Privacy-preserving Fuzzy Name Matching for Sharing Financial Intelligence
- URL: http://arxiv.org/abs/2407.19979v2
- Date: Fri, 08 Nov 2024 12:24:53 GMT
- Title: Privacy-preserving Fuzzy Name Matching for Sharing Financial Intelligence
- Authors: Harsh Kasyap, Ugur Ilker Atmaca, Carsten Maple, Graham Cormode, Jiancong He,
- Abstract summary: We introduce a novel privacy-preserving scheme for fuzzy name matching across institutions.
It takes around 100 and 1000 seconds to search 1000 names from 10k and 100k names, respectively.
It exhibits significant performance improvement in reducing communication overhead by 30-300 times.

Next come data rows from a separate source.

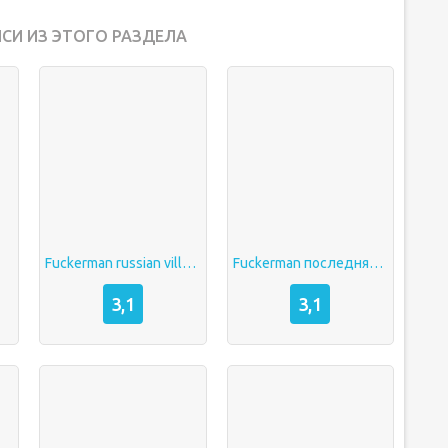
СИ ИЗ ЭТОГО РАЗДЕЛА
Fuckerman russian village
Fuckerman последняя часть
3,1
3,1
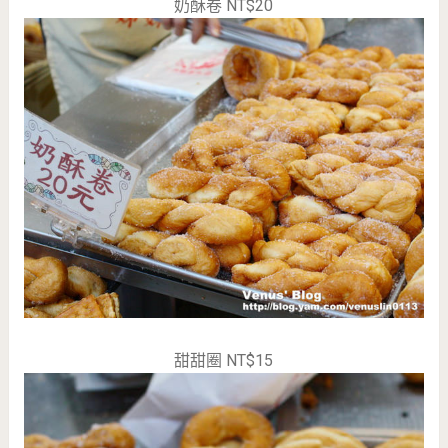
奶酥卷 NT$20
甜甜圈 NT$15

- Score: 13.323602505055245
- License:
- Abstract: Financial institutions rely on data for many operations, including a need to drive efficiency, enhance services and prevent financial crime. Data sharing across an organisation or between institutions can facilitate rapid, evidence-based decision-making, including identifying money laundering and fraud. However, modern data privacy regulations impose restrictions on data sharing. For this reason, privacy-enhancing technologies are being increasingly employed to allow organisations to derive shared intelligence while ensuring regulatory compliance. This paper examines the case in which regulatory restrictions mean a party cannot share data on accounts of interest with another (internal or external) party to determine individuals that hold accounts in both datasets. The names of account holders may be recorded differently in each dataset. We introduce a novel privacy-preserving scheme for fuzzy name matching across institutions, employing fully homomorphic encryption over MinHash signatures. The efficiency of the proposed scheme is enhanced using a clustering mechanism. Our scheme ensures privacy by only revealing the possibility of a potential match to the querying party. The practicality and effectiveness are evaluated using different datasets, and compared against state-of-the-art schemes. It takes around 100 and 1000 seconds to search 1000 names from 10k and 100k names, respectively, meeting the requirements of financial institutions. Furthermore, it exhibits significant performance improvement in reducing communication overhead by 30-300 times.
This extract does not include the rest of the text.